**DESCRIPTION OF THE TASK**
Print every entry below again exactly as written, skipping the pictures.
+++
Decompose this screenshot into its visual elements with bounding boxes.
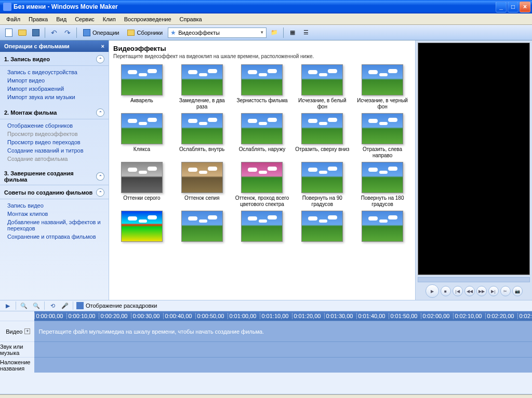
zoom-in-button[interactable]: 🔍: [19, 301, 29, 310]
effect-item[interactable]: Исчезание, в черный фон: [354, 64, 411, 110]
save-button[interactable]: [30, 27, 42, 38]
effect-item[interactable]: Исчезание, в белый фон: [294, 64, 351, 110]
redo-button[interactable]: ↷: [62, 27, 73, 38]
effect-item[interactable]: Оттенок сепия: [174, 162, 231, 208]
effect-item[interactable]: Отразить, слева направо: [354, 113, 411, 159]
tracks-area[interactable]: 0:00:00,000:00:10,000:00:20,000:00:30,00…: [34, 311, 532, 394]
undo-button[interactable]: ↶: [48, 27, 60, 38]
rewind-button[interactable]: ◀◀: [464, 286, 475, 296]
effect-item[interactable]: [113, 211, 170, 256]
sidebar-link[interactable]: Монтаж клипов: [7, 210, 104, 218]
sidebar-link: Создание автофильма: [7, 155, 104, 163]
effect-item[interactable]: Замедление, в два раза: [174, 64, 231, 110]
seek-bar[interactable]: [418, 277, 530, 282]
effect-item[interactable]: Оттенки серого: [113, 162, 170, 208]
sidebar-link[interactable]: Импорт звука или музыки: [7, 93, 104, 101]
effect-item[interactable]: Повернуть на 180 градусов: [354, 162, 411, 208]
effect-thumbnail: [301, 162, 343, 193]
storyboard-toggle[interactable]: Отображение раскадровки: [76, 302, 157, 309]
menu-item[interactable]: Правка: [24, 15, 52, 23]
narrate-button[interactable]: 🎤: [60, 301, 70, 310]
effect-item[interactable]: Отразить, сверху вниз: [294, 113, 351, 159]
effect-item[interactable]: Ослаблять, внутрь: [174, 113, 231, 159]
separator: [73, 301, 73, 310]
storyboard-icon: [76, 302, 84, 309]
collections-icon: [127, 30, 135, 36]
effect-item[interactable]: Акварель: [113, 64, 170, 110]
close-button[interactable]: ×: [520, 2, 530, 12]
menu-item[interactable]: Сервис: [71, 15, 99, 23]
menu-item[interactable]: Клип: [99, 15, 120, 23]
effect-thumbnail: [301, 64, 343, 95]
timeline-play-button[interactable]: ▶: [3, 301, 12, 310]
audio-track[interactable]: [34, 341, 532, 357]
time-tick: 0:01:30,00: [324, 313, 356, 319]
time-tick: 0:01:20,00: [292, 313, 324, 319]
effect-thumbnail: [362, 211, 403, 242]
effect-item[interactable]: [294, 211, 351, 256]
sidebar-link[interactable]: Запись видео: [7, 201, 104, 210]
effect-item[interactable]: Клякса: [113, 113, 170, 159]
view-details-button[interactable]: ☰: [300, 27, 312, 38]
title-track[interactable]: [34, 357, 532, 373]
up-button[interactable]: 📁: [269, 27, 280, 38]
snapshot-button[interactable]: 📷: [512, 286, 523, 296]
time-ruler[interactable]: 0:00:00,000:00:10,000:00:20,000:00:30,00…: [34, 311, 532, 321]
time-tick: 0:00:40,00: [163, 313, 195, 319]
effect-label: Повернуть на 90 градусов: [294, 195, 351, 208]
effect-label: Замедление, в два раза: [174, 98, 231, 110]
rewind-timeline-button[interactable]: ⟲: [48, 301, 57, 310]
effect-item[interactable]: [174, 211, 231, 256]
maximize-button[interactable]: □: [508, 2, 518, 12]
effect-item[interactable]: Оттенок, проход всего цветового спектра: [234, 162, 291, 208]
sidebar-link[interactable]: Запись с видеоустройства: [7, 68, 104, 76]
open-button[interactable]: [17, 27, 28, 38]
collapse-button[interactable]: ⌃: [96, 55, 104, 63]
sidebar-section-header: 3. Завершение создания фильма⌃: [0, 167, 109, 185]
view-thumbs-button[interactable]: ▦: [287, 27, 298, 38]
sidebar-link[interactable]: Просмотр видео переходов: [7, 138, 104, 146]
menu-item[interactable]: Файл: [2, 15, 24, 23]
effect-thumbnail: [362, 113, 403, 144]
stop-button[interactable]: ■: [441, 286, 451, 296]
new-button[interactable]: [3, 27, 15, 38]
effect-item[interactable]: [234, 211, 291, 256]
sidebar-link[interactable]: Отображение сборников: [7, 121, 104, 130]
play-button[interactable]: ▶: [425, 284, 439, 298]
zoom-out-button[interactable]: 🔍: [32, 301, 41, 310]
tasks-button[interactable]: Операции: [80, 28, 122, 37]
sidebar-link[interactable]: Добавление названий, эффектов и переходо…: [7, 218, 104, 232]
sidebar-section-header: Советы по созданию фильмов⌃: [0, 185, 109, 199]
time-tick: 0:01:40,00: [356, 313, 389, 319]
open-icon: [18, 30, 26, 36]
menu-item[interactable]: Воспроизведение: [120, 15, 176, 23]
tasks-icon: [83, 29, 90, 36]
prev-button[interactable]: |◀: [453, 286, 463, 296]
location-dropdown[interactable]: ★ Видеоэффекты ▼: [168, 28, 267, 38]
time-tick: 0:02:20,00: [485, 313, 517, 319]
effect-label: Клякса: [113, 146, 170, 159]
minimize-button[interactable]: _: [496, 2, 507, 12]
video-track[interactable]: Перетащите файл мультимедиа на шкалу вре…: [34, 321, 532, 341]
effect-item[interactable]: Зернистость фильма: [234, 64, 291, 110]
collapse-button[interactable]: ⌃: [96, 188, 104, 197]
collapse-button[interactable]: ⌃: [96, 172, 104, 181]
time-tick: 0:00:20,00: [99, 313, 131, 319]
sidebar-link[interactable]: Импорт изображений: [7, 85, 104, 93]
next-button[interactable]: ▶|: [488, 286, 499, 296]
effect-thumbnail: [181, 211, 223, 242]
menu-item[interactable]: Вид: [52, 15, 71, 23]
sidebar-link[interactable]: Создание названий и титров: [7, 146, 104, 155]
effect-item[interactable]: [354, 211, 411, 256]
collections-button[interactable]: Сборники: [124, 29, 166, 37]
collapse-button[interactable]: ⌃: [96, 108, 104, 117]
sidebar-link[interactable]: Импорт видео: [7, 76, 104, 85]
split-button[interactable]: ✂: [500, 286, 511, 296]
effect-item[interactable]: Повернуть на 90 градусов: [294, 162, 351, 208]
forward-button[interactable]: ▶▶: [476, 286, 487, 296]
expand-video-button[interactable]: +: [24, 328, 30, 334]
sidebar-close-button[interactable]: ×: [101, 43, 104, 49]
effect-item[interactable]: Ослаблять, наружу: [234, 113, 291, 159]
menu-item[interactable]: Справка: [176, 15, 206, 23]
sidebar-link[interactable]: Сохранение и отправка фильмов: [7, 232, 104, 241]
+++
**TASK OUTPUT**
Decompose this screenshot into its visual elements with bounding boxes.
zoom-in-button[interactable]: 🔍: [19, 301, 29, 310]
effect-item[interactable]: Исчезание, в черный фон: [354, 64, 411, 110]
save-button[interactable]: [30, 27, 42, 38]
effect-item[interactable]: Исчезание, в белый фон: [294, 64, 351, 110]
redo-button[interactable]: ↷: [62, 27, 73, 38]
effect-item[interactable]: Оттенок сепия: [174, 162, 231, 208]
effect-item[interactable]: Отразить, слева направо: [354, 113, 411, 159]
tracks-area[interactable]: 0:00:00,000:00:10,000:00:20,000:00:30,00…: [34, 311, 532, 394]
undo-button[interactable]: ↶: [48, 27, 60, 38]
rewind-button[interactable]: ◀◀: [464, 286, 475, 296]
effect-item[interactable]: [113, 211, 170, 256]
sidebar-link[interactable]: Монтаж клипов: [7, 210, 104, 218]
sidebar-link: Создание автофильма: [7, 155, 104, 163]
effect-item[interactable]: Замедление, в два раза: [174, 64, 231, 110]
seek-bar[interactable]: [418, 277, 530, 282]
effect-item[interactable]: Оттенки серого: [113, 162, 170, 208]
sidebar-link[interactable]: Импорт звука или музыки: [7, 93, 104, 101]
effect-item[interactable]: Повернуть на 180 градусов: [354, 162, 411, 208]
effect-thumbnail: [301, 162, 343, 193]
storyboard-toggle[interactable]: Отображение раскадровки: [76, 302, 157, 309]
menu-item[interactable]: Правка: [24, 15, 52, 23]
narrate-button[interactable]: 🎤: [60, 301, 70, 310]
effect-item[interactable]: Отразить, сверху вниз: [294, 113, 351, 159]
effect-item[interactable]: Ослаблять, внутрь: [174, 113, 231, 159]
separator: [73, 301, 73, 310]
storyboard-icon: [76, 302, 84, 309]
collections-icon: [127, 30, 135, 36]
effect-item[interactable]: Акварель: [113, 64, 170, 110]
close-button[interactable]: ×: [520, 2, 530, 12]
menu-item[interactable]: Сервис: [71, 15, 99, 23]
menu-item[interactable]: Клип: [99, 15, 120, 23]
effect-thumbnail: [301, 64, 343, 95]
timeline-play-button[interactable]: ▶: [3, 301, 12, 310]
audio-track[interactable]: [34, 341, 532, 357]
time-tick: 0:01:30,00: [324, 313, 356, 319]
time-tick: 0:01:20,00: [292, 313, 324, 319]
effect-thumbnail: [362, 211, 403, 242]
effect-item[interactable]: [294, 211, 351, 256]
sidebar-link[interactable]: Запись видео: [7, 201, 104, 210]
effect-item[interactable]: Клякса: [113, 113, 170, 159]
view-details-button[interactable]: ☰: [300, 27, 312, 38]
title-track[interactable]: [34, 357, 532, 373]
up-button[interactable]: 📁: [269, 27, 280, 38]
snapshot-button[interactable]: 📷: [512, 286, 523, 296]
time-ruler[interactable]: 0:00:00,000:00:10,000:00:20,000:00:30,00…: [34, 311, 532, 321]
time-tick: 0:00:40,00: [163, 313, 195, 319]
effect-label: Повернуть на 90 градусов: [294, 195, 351, 208]
effect-label: Замедление, в два раза: [174, 98, 231, 110]
rewind-timeline-button[interactable]: ⟲: [48, 301, 57, 310]
effect-item[interactable]: [174, 211, 231, 256]
maximize-button[interactable]: □: [508, 2, 518, 12]
effect-item[interactable]: Оттенок, проход всего цветового спектра: [234, 162, 291, 208]
sidebar-link[interactable]: Запись с видеоустройства: [7, 68, 104, 76]
open-button[interactable]: [17, 27, 28, 38]
collapse-button[interactable]: ⌃: [96, 55, 104, 63]
sidebar-section-header: 3. Завершение создания фильма⌃: [0, 167, 109, 185]
view-thumbs-button[interactable]: ▦: [287, 27, 298, 38]
sidebar-link[interactable]: Просмотр видео переходов: [7, 138, 104, 146]
menu-item[interactable]: Файл: [2, 15, 24, 23]
effect-thumbnail: [362, 113, 403, 144]
stop-button[interactable]: ■: [441, 286, 451, 296]
new-button[interactable]: [3, 27, 15, 38]
effect-item[interactable]: [234, 211, 291, 256]
sidebar-link[interactable]: Отображение сборников: [7, 121, 104, 130]
play-button[interactable]: ▶: [425, 284, 439, 298]
zoom-out-button[interactable]: 🔍: [32, 301, 41, 310]
tasks-button[interactable]: Операции: [80, 28, 122, 37]
sidebar-link[interactable]: Добавление названий, эффектов и переходо…: [7, 218, 104, 232]
sidebar-section-header: Советы по созданию фильмов⌃: [0, 185, 109, 199]
time-tick: 0:01:40,00: [356, 313, 389, 319]
open-icon: [18, 30, 26, 36]
menu-item[interactable]: Воспроизведение: [120, 15, 176, 23]
tasks-icon: [83, 29, 90, 36]
prev-button[interactable]: |◀: [453, 286, 463, 296]
location-dropdown[interactable]: ★ Видеоэффекты ▼: [168, 28, 267, 38]
time-tick: 0:02:20,00: [485, 313, 517, 319]
effect-label: Клякса: [113, 146, 170, 159]
minimize-button[interactable]: _: [496, 2, 507, 12]
video-track[interactable]: Перетащите файл мультимедиа на шкалу вре…: [34, 321, 532, 341]
effect-item[interactable]: Зернистость фильма: [234, 64, 291, 110]
collapse-button[interactable]: ⌃: [96, 188, 104, 197]
collapse-button[interactable]: ⌃: [96, 172, 104, 181]
time-tick: 0:00:20,00: [99, 313, 131, 319]
sidebar-link[interactable]: Импорт изображений: [7, 85, 104, 93]
next-button[interactable]: ▶|: [488, 286, 499, 296]
effect-thumbnail: [181, 211, 223, 242]
menu-item[interactable]: Вид: [52, 15, 71, 23]
sidebar-link[interactable]: Создание названий и титров: [7, 146, 104, 155]
effect-item[interactable]: [354, 211, 411, 256]
collections-button[interactable]: Сборники: [124, 29, 166, 37]
collapse-button[interactable]: ⌃: [96, 108, 104, 117]
sidebar-link[interactable]: Импорт видео: [7, 76, 104, 85]
split-button[interactable]: ✂: [500, 286, 511, 296]
effect-item[interactable]: Повернуть на 90 градусов: [294, 162, 351, 208]
forward-button[interactable]: ▶▶: [476, 286, 487, 296]
expand-video-button[interactable]: +: [24, 328, 30, 334]
sidebar-close-button[interactable]: ×: [101, 43, 104, 49]
effect-item[interactable]: Ослаблять, наружу: [234, 113, 291, 159]
menu-item[interactable]: Справка: [176, 15, 206, 23]
sidebar-link[interactable]: Сохранение и отправка фильмов: [7, 232, 104, 241]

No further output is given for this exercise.